In an action, inter alia, to recover damages for the negligent failure to timely record a deed, the defendant Chicago Title Insurance Company appeals, as limited by its brief, from so much of an order of the Supreme Court, Nassau County (Sher, J.), entered April 25, 2012, as denied that branch of its motion which was pursuant to CFLR 3211 (a) (1) and (7) to dismiss the first cause of action insofar as asserted against it.
*658Ordered that the order is affirmed insofar as appealed from, without costs or disbursements.
The plaintiffs commenced this action, alleging that, on July 11, 2005, they purchased certain real property in Philadelphia, Pennsylvania, and in connection therewith, purchased title insurance for the subject property from the defendant Chicago Title Insurance Company (hereinafter Chicago Title). The complaint further alleged that Chicago Title failed to record the deed until January 18, 2006, and that another deed to the property had been recorded on November 22, 2005. In the first cause of action, the plaintiffs alleged that Chicago Title’s failure to timely record the deed constituted negligence and a breach of contract.

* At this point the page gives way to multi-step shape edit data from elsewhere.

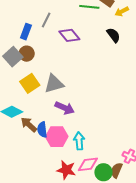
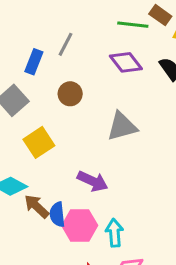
purple diamond: (69, 35) -> (126, 62), moved
brown circle: (27, 54) -> (70, 94), moved
gray triangle: (54, 84) -> (122, 126), moved

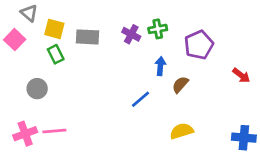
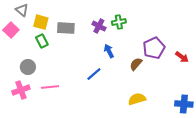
purple pentagon: (199, 45) -> (154, 48), moved
blue arrow: (160, 66) -> (109, 51), moved, turned -32
blue line: (140, 99) -> (94, 74), moved
pink line: (54, 131) -> (50, 87), moved
pink cross: (25, 134) -> (21, 90), moved

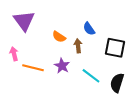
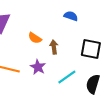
blue semicircle: (89, 29) -> (71, 16), moved, turned 144
cyan line: (91, 76) -> (67, 77), turned -72

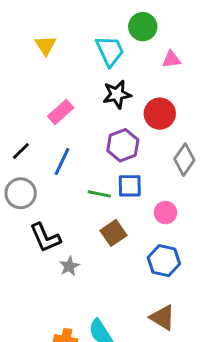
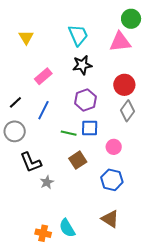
green circle: (143, 27) -> (131, 19), moved
yellow triangle: (46, 45) -> (26, 37), moved
pink triangle: (171, 59) -> (120, 42), size x1.6
red circle: (160, 114) -> (124, 85), moved

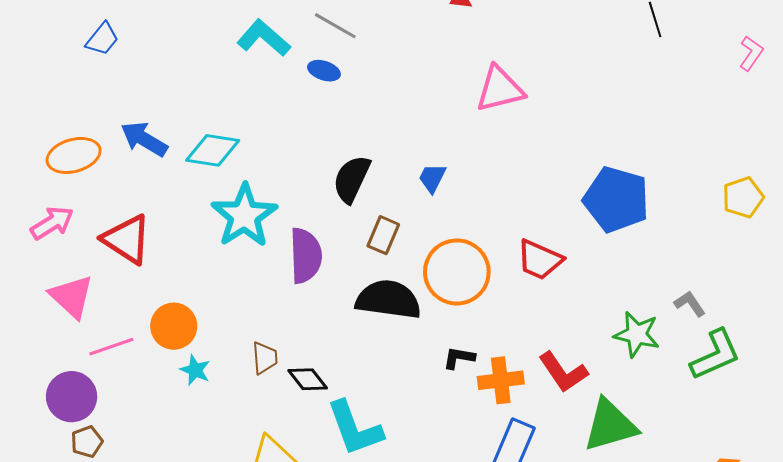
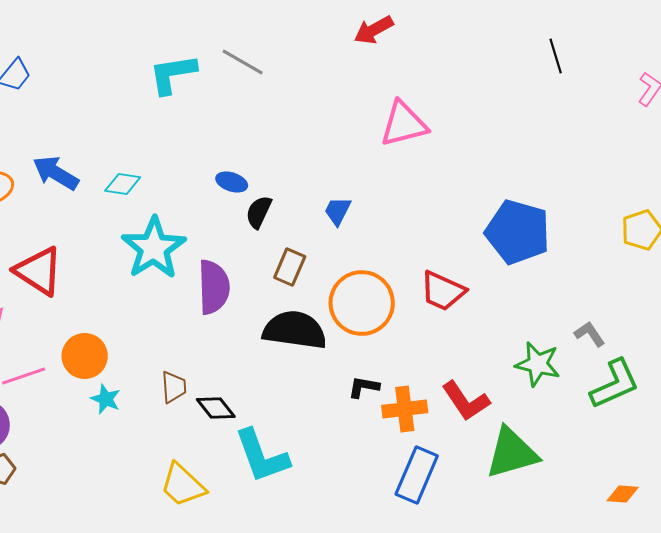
cyan L-shape: (264, 38) -> (173, 74), turned -50
blue ellipse: (324, 71) -> (232, 182), moved
cyan diamond: (213, 150) -> (123, 184), size x0.7
black semicircle: (352, 179) -> (259, 212), size x0.7

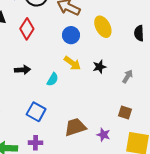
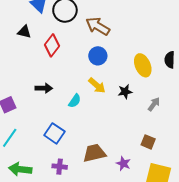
yellow ellipse: (103, 27) -> (143, 65), moved
purple cross: (36, 143) -> (60, 167), moved

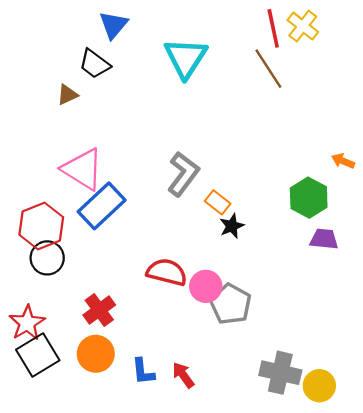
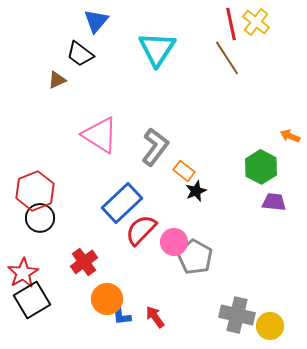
pink triangle: (83, 169) -> (100, 135), moved
blue rectangle: (102, 206) -> (122, 203), moved
red semicircle: (167, 272) -> (141, 230), turned -60
orange circle: (96, 354) -> (107, 299), moved

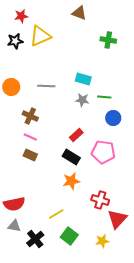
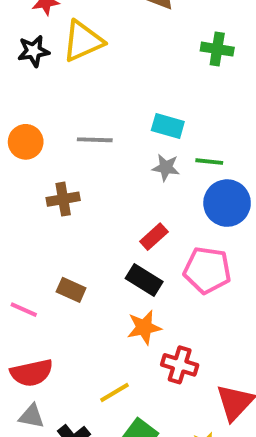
brown cross: (30, 116) -> (63, 199), turned -35
blue circle: (113, 118) -> (227, 203), size x1.5
pink line: (30, 137) -> (24, 310), moved
brown rectangle: (30, 155) -> (71, 290), moved
red cross: (100, 200) -> (180, 365), moved

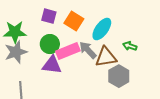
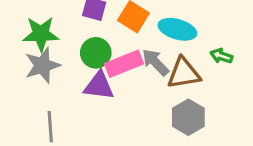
cyan ellipse: (102, 29) -> (177, 29), turned 70
gray hexagon: (119, 76) -> (188, 117), moved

The Supreme Court properly denied that branch of Chicago Title’s motion which was pursuant to CPLR 3211 (a) (1) and (7) to dismiss the first cause of action insofar as asserted against it.
A motion to dismiss a cause of action pursuant to CPLR 3211 (a) (1) may be granted if “documentary evidence utterly refutes [the] plaintiff’s factual allegations, thereby conclusively establishing a defense as a matter of law” (Whitebox Concentrated Convertible Arbitrage Partners, L.P. v Superior Well Servs., Inc., 20 NY3d 59, 63 [2012] [citations and internal quotations marks omitted]). On a motion to dismiss a cause of action pursuant to CPLR 3211 (a) (7), a court must “accept as true the facts as alleged in the complaint and submissions in opposition to the motion, accord plaintiffs the benefit of every possible favorable inference and determine only whether the facts as alleged fit within any cognizable legal theory” (id. [internal quotation marks omitted]).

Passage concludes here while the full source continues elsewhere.